Specifically, the positioning data of the moving track is sampled periodically, so that the interval time between each two adjacent track points is the same, that is, the data sampling period; the track scene speed refers to track speeds in different service scenes, such as a track speed of a pedestrian, a track speed of a bicycle, a track speed of an electric vehicle, a track speed of a motor vehicle and the like. And calculating the scene distance between the adjacent track points according to the interval time between the adjacent track points and the track scene speed, wherein the scene distance is not the actual distance between the track points but the estimated distance under the same track scene. The actual distance between every two adjacent track points can be roughly estimated according to the scene distance, so that the clustering radius of the Dbscan clustering algorithm can be flexibly adjusted.

, the characteristics of the trace points may include actual distance between adjacent trace points;

correspondingly, the parameter adjusting module can be used for adjusting the clustering radius according to the actual distance between the adjacent track points.

Specifically, after data of the track points are obtained, the actual distance between two adjacent track points is calculated, and then the clustering radius of the Dbscan clustering algorithm is adjusted according to the actual distance.
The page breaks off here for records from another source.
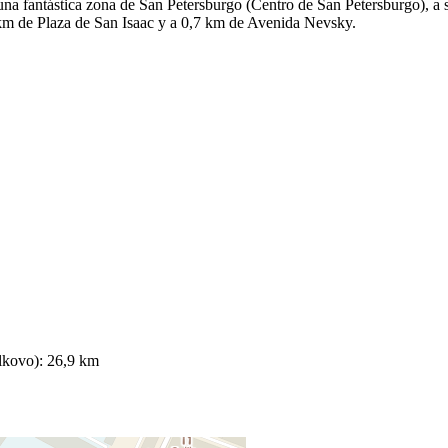
 una fantástica zona de San Petersburgo (Centro de San Petersburgo), a
 km de Plaza de San Isaac y a 0,7 km de Avenida Nevsky.
lkovo): 26,9 km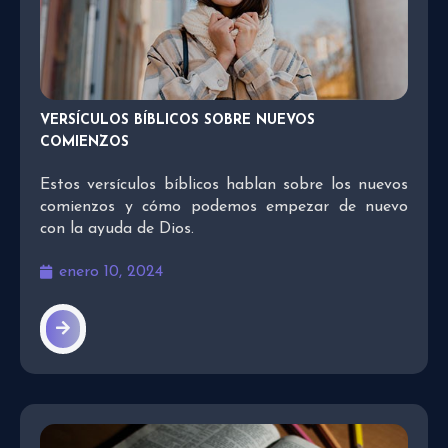
VERSÍCULOS BÍBLICOS SOBRE NUEVOS
COMIENZOS
Estos versículos bíblicos hablan sobre los nuevos
comienzos y cómo podemos empezar de nuevo
con la ayuda de Dios.
enero 10, 2024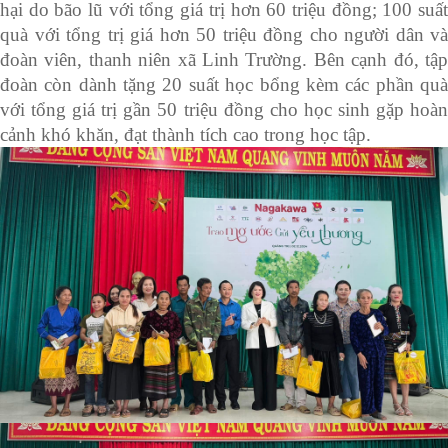
hại do bão lũ với tổng giá trị hơn 60 triệu đồng; 100 suất
quà với tổng trị giá hơn 50 triệu đồng cho người dân và
đoàn viên, thanh niên xã Linh Trường. Bên cạnh đó, tập
đoàn còn dành tặng 20 suất học bổng kèm các phần quà
với tổng giá trị gần 50 triệu đồng cho học sinh gặp hoàn
cảnh khó khăn, đạt thành tích cao trong học tập.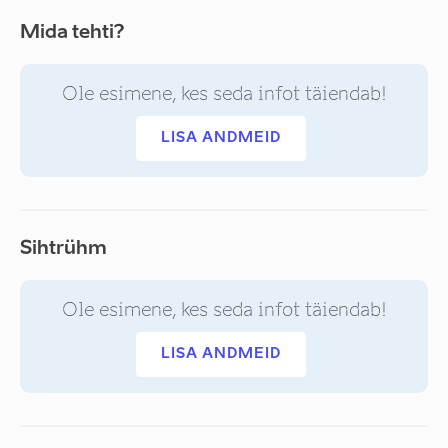
Mida tehti?
Ole esimene, kes seda infot täiendab!
LISA ANDMEID
Sihtrühm
Ole esimene, kes seda infot täiendab!
LISA ANDMEID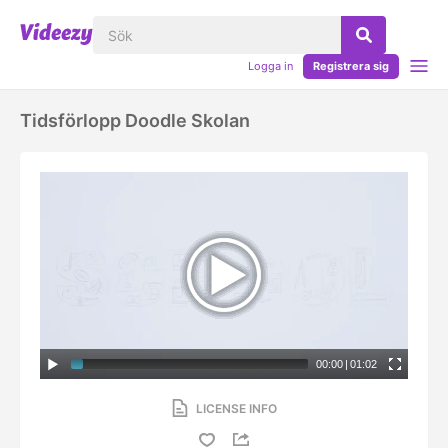
Logga in
Registrera sig
Tidsförlopp Doodle Skolan
00:00
|
01:02
LICENSE INFO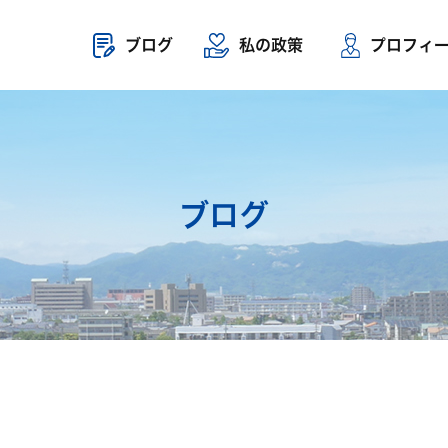
ブログ
私の政策
プロフィ
ブログ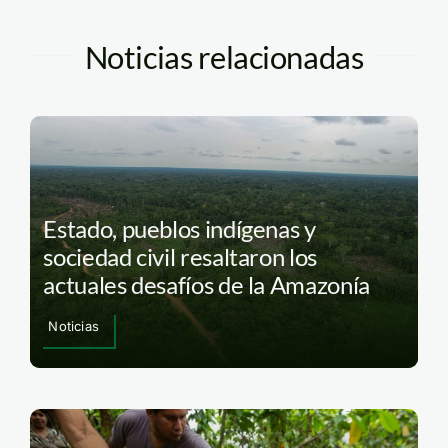
Noticias relacionadas
Estado, pueblos indígenas y
sociedad civil resaltaron los
actuales desafíos de la Amazonía
Noticias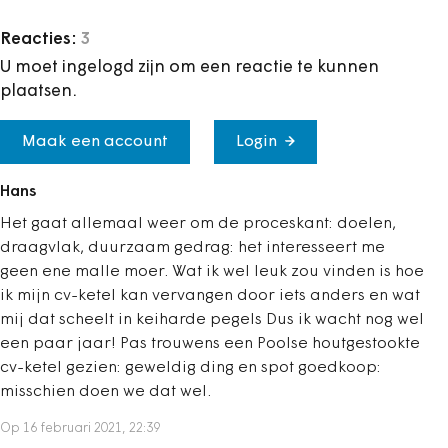
Reacties:
3
U moet ingelogd zijn om een reactie te kunnen
plaatsen.
Maak een account
Login
Hans
Het gaat allemaal weer om de proceskant: doelen,
draagvlak, duurzaam gedrag: het interesseert me
geen ene malle moer. Wat ik wel leuk zou vinden is hoe
ik mijn cv-ketel kan vervangen door iets anders en wat
mij dat scheelt in keiharde pegels Dus ik wacht nog wel
een paar jaar! Pas trouwens een Poolse houtgestookte
cv-ketel gezien: geweldig ding en spot goedkoop:
misschien doen we dat wel.
Op 16 februari 2021, 22:39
, the trace points can also include the number of trace points;

correspondingly, the parameter adjusting module is further configured to adjust the minimum number of clusters to any number that is greater than half the number of track points in the sliding window and less than the total number.

Specifically, in order to ensure that clustering clusters are obtained after each clustering calculation in the sliding window, the clustering radius of the Dbscan clustering algorithm can be adjusted to any number which is more than half number and less than the total number of the track points in the sliding window, so that the calculation difficulty is simplified.
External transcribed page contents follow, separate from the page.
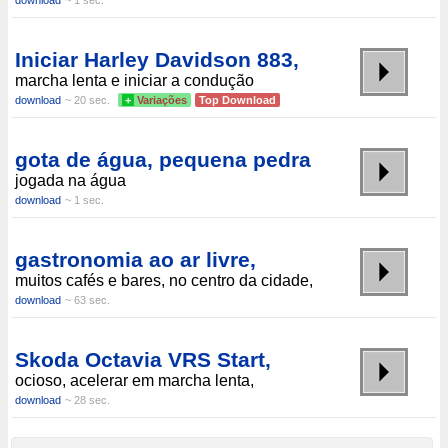
download
~ 1 sec.
Iniciar Harley Davidson 883,
marcha lenta e iniciar a condução
download
~ 20 sec.
+
Variações
Top Download
gota de água, pequena pedra
jogada na água
download
~ 1 sec.
gastronomia ao ar livre,
muitos cafés e bares, no centro da cidade,
download
~ 63 sec.
Skoda Octavia VRS Start,
ocioso, acelerar em marcha lenta,
download
~ 28 sec.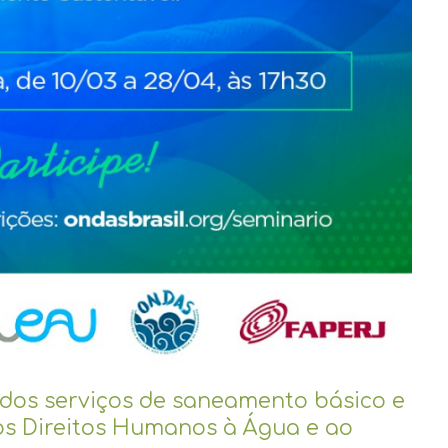
 dos serviços de saneamento básico e
os Direitos Humanos à Água e ao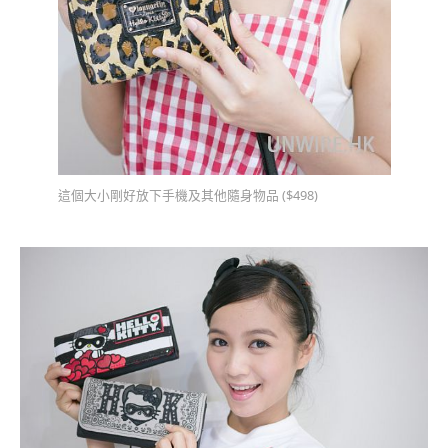
這個大小剛好放下手機及其他隨身物品 ($498)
, the track denoising processing device may further include:

the center calculating module is used for calculating the center position of the initial track point which is divided into the sliding window and reserved;

and the drift detection module is used for reserving the initial track point if the distance between the initial track point and the central position is less than the preset distance, otherwise, determining the position drift of the initial track point, and removing the initial track point.

Specifically, in order to detect whether the initial track point in the track point data drifts, the center position of the track point which is initially divided into the sliding window and is retained after being processed by the denoising algorithm may be calculated, for example, the center position is directly calculated by using the core point clustered by the Dbscan clustering algorithm, or the center position is calculated by using algorithms such as median filtering for the track point retained after being processed by the denoising algorithm. After the central position is obtained, whether the distance between the initial track point and the central position is smaller than a preset distance or not is judged, if the distance is smaller than the preset distance, the track point is normally sampled and does not drift, the initial track point is reserved, and otherwise, the initial track point is determined to drift, and the initial track point is removed.

, the track denoising processing device may further include:

and the window adjusting module is used for dynamically adjusting the size of the sliding window according to the time sequence.

In order to fully reflect the characteristics of the track points in different time periods and different space regions, the size of the sliding window can be dynamically adjusted by referring to the distribution characteristics of the track points in time and space, so that the diversity of data processing modes is improved, and the denoising effect of the track point data is optimized.

The technical solution of the present application is further illustrated by a plurality of examples.